YOUR GOAL: Each record below is to be copied word for word, with pictures removed.

PROVIDED RECORDS:
══════
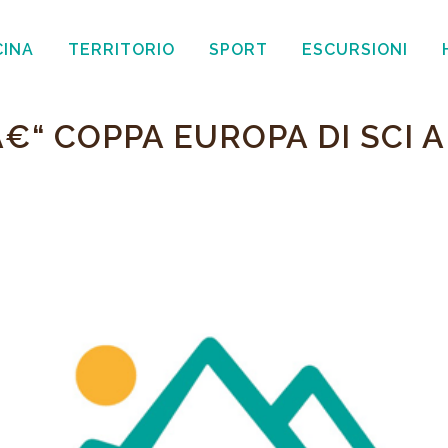
CINA
TERRITORIO
SPORT
ESCURSIONI
Â€“ COPPA EUROPA DI SCI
══════
OUTPUT:
CINA
TERRITORIO
SPORT
ESCURSIONI
Â€“ COPPA EUROPA DI SCI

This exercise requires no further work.